170 millions d'euros en 2012


Malgré les défauts de gouvernance, et la lourdeur ou la complexité des projets, le Plan Campus aurait toutefois permis à certaines Universités de s'offrir un lifting en profondeur. Ce que n'a pas manqué de souligner le ministère de l'Enseignement supérieur, en mettant en avant les « chantiers effectifs » : rénovation de logements étudiants à Aix et à Montpellier, nouveau stade à Lyon et à Marseille, création de campus verts sans voiture à Strasbourg et à Toulouse, création d'une plaine des sports et d'une crèche inter-universitaire à Bordeaux… La libération des fonds en 2011 a permis de lancer 270 millions d'euros de travaux immédiats sur 58 chantiers et 170 millions vont être répartis sur des opérations pouvant être menées rapidement, dès le début 2012, a souligné le ministère en réaction au rapport.
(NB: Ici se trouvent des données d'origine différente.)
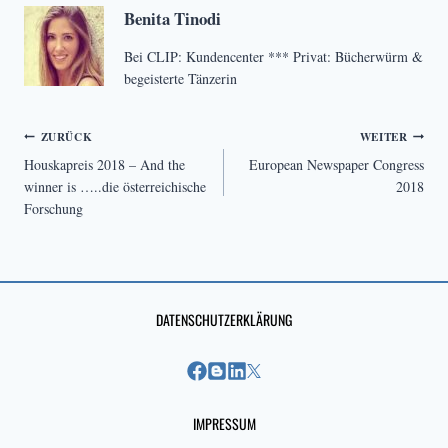
Benita Tinodi
Bei CLIP: Kundencenter *** Privat: Bücherwürm &
begeisterte Tänzerin
Beitragsnavigation
ZURÜCK
WEITER
Houskapreis 2018 – And the
European Newspaper Congress
winner is …..die österreichische
2018
Forschung
DATENSCHUTZERKLÄRUNG
IMPRESSUM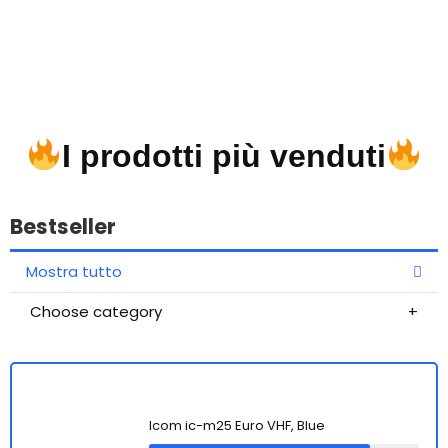
I prodotti più venduti
Bestseller
Mostra tutto
Choose category
Icom ic-m25 Euro VHF, Blue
Interrogé par l'AFP, Stéphane Tassel, secrétaire général du Snesup-FSU, principal syndicat des enseignants du supérieur, a estimé qu'«avec ces maigres intérêts, M. Wauquiez, qui se fait appeler le ministre de la concrétisation, n'a pas grand-chose à mettre à son actif ».« Derrière l'affichage de sommes mirifiques pour l'enseignement supérieur et la recherche, les conditions de travail des enseignants se dégradent et les universités voient leurs comptes passer dans le rouge les unes après les autres », a-t-il ajouté. Promesse de campagne de Nicolas Sarkozy en 2007, le plan Campus, doté de 3,7 milliards issus de la vente d’actions EDF auxquels ont été ajoutés 1,3 milliard d’euros issus du Grand emprunt, a pour but de rénover des universités aux locaux souvent vétustes et parfois dégradés mais aussi de créer des universités de taille mondiale.